The idea of working out and losing a few calories almost always sounds good in theory. But actually getting to a gym or finding the right fitness class can be troublesome for a variety of reasons.
That’s why Zoe Schagrin started Fleetfit, a new Seattle startup that brings personal trainers to your door. The company acts as a marketplace that matches those looking for a convenient workout with fitness gurus who can bypass fees traditionally taken by gyms and studios.
Schagrin, previously a senior vendor manager at Amazon, came up with the idea for Fleetfit after she had difficulty finding a qualified trainier that could come to her house.
“There’s actually a ton of fitness providers who are willing to come to your home and do a great workout, but there’s no good way to connect them to customers today,” Schagrin said.

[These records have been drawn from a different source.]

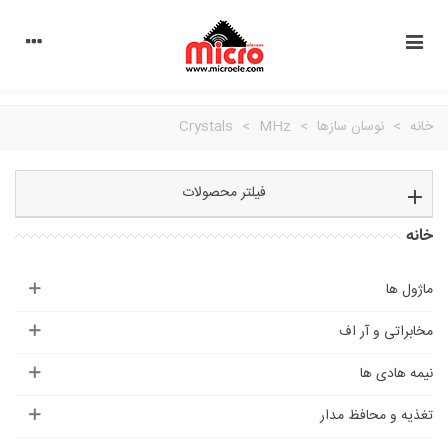
خانه
>
نوسان سازها
>
MHz
>
Crystals
فیلتر محصولات
خانه
ماژول ها
مخابراتی و آر اف
نیمه هادی ها
تغذیه و محافظ مدار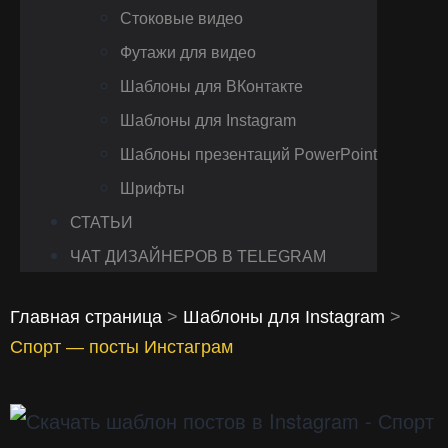
Стоковые видео
Футажи для видео
Шаблоны для ВКонтакте
Шаблоны для Instagram
Шаблоны презентаций PowerPoint
Шрифты
СТАТЬИ
ЧАТ ДИЗАЙНЕРОВ В TELEGRAM
Главная страница
>
Шаблоны для Instagram
>
Спорт — посты Инстаграм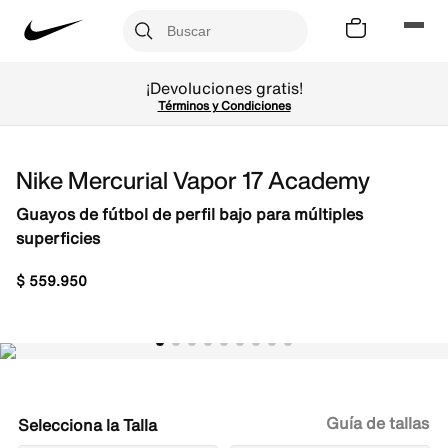
¡Devoluciones gratis!
Términos y Condiciones
Nike Mercurial Vapor 17 Academy
Guayos de fútbol de perfil bajo para múltiples
superficies
$
559
.
950
Guía de tallas
Talla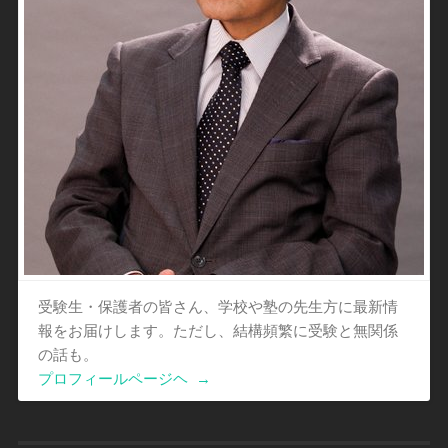
受験生・保護者の皆さん、学校や塾の先生方に最新情
報をお届けします。ただし、結構頻繁に受験と無関係
の話も。
プロフィールページヘ
→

Schagrin did more research and found that there was an oversupply of personal trainers who were looking for additional customers, with most holding second or third jobs as a result. On the other side of the equation, lots of people seemed interested in having an on-demand trainer, but there was no efficient way to both vet the professionals and schedule appointments.
“As I dug into the industry, I found an extremely inefficient market,” she said.
Schagrin said that Fleetfit users will see cheaper rates than what’s currently available at a traditional gym or smaller local clubs, while also providing more income to instructors.
Fleetfit makes money via a revenue-share model with the trainers and instructors, who bring all required equipment and are vetted with interviews, sample sessions, and background checks.
Competitors to Fleetfit include Fitmob and Vint, two new startups that are making workouts more mobile. For now, though, Schagrin is not focusing too much on her competition and instead on the customer — much like her former boss.
“What is unique about what we are trying to do is the personalization,” she said. “We want to make sure we adapt to whatever type of fitness the customer is looking for, and also nail the convenience factor. We want to be wherever the customer is.”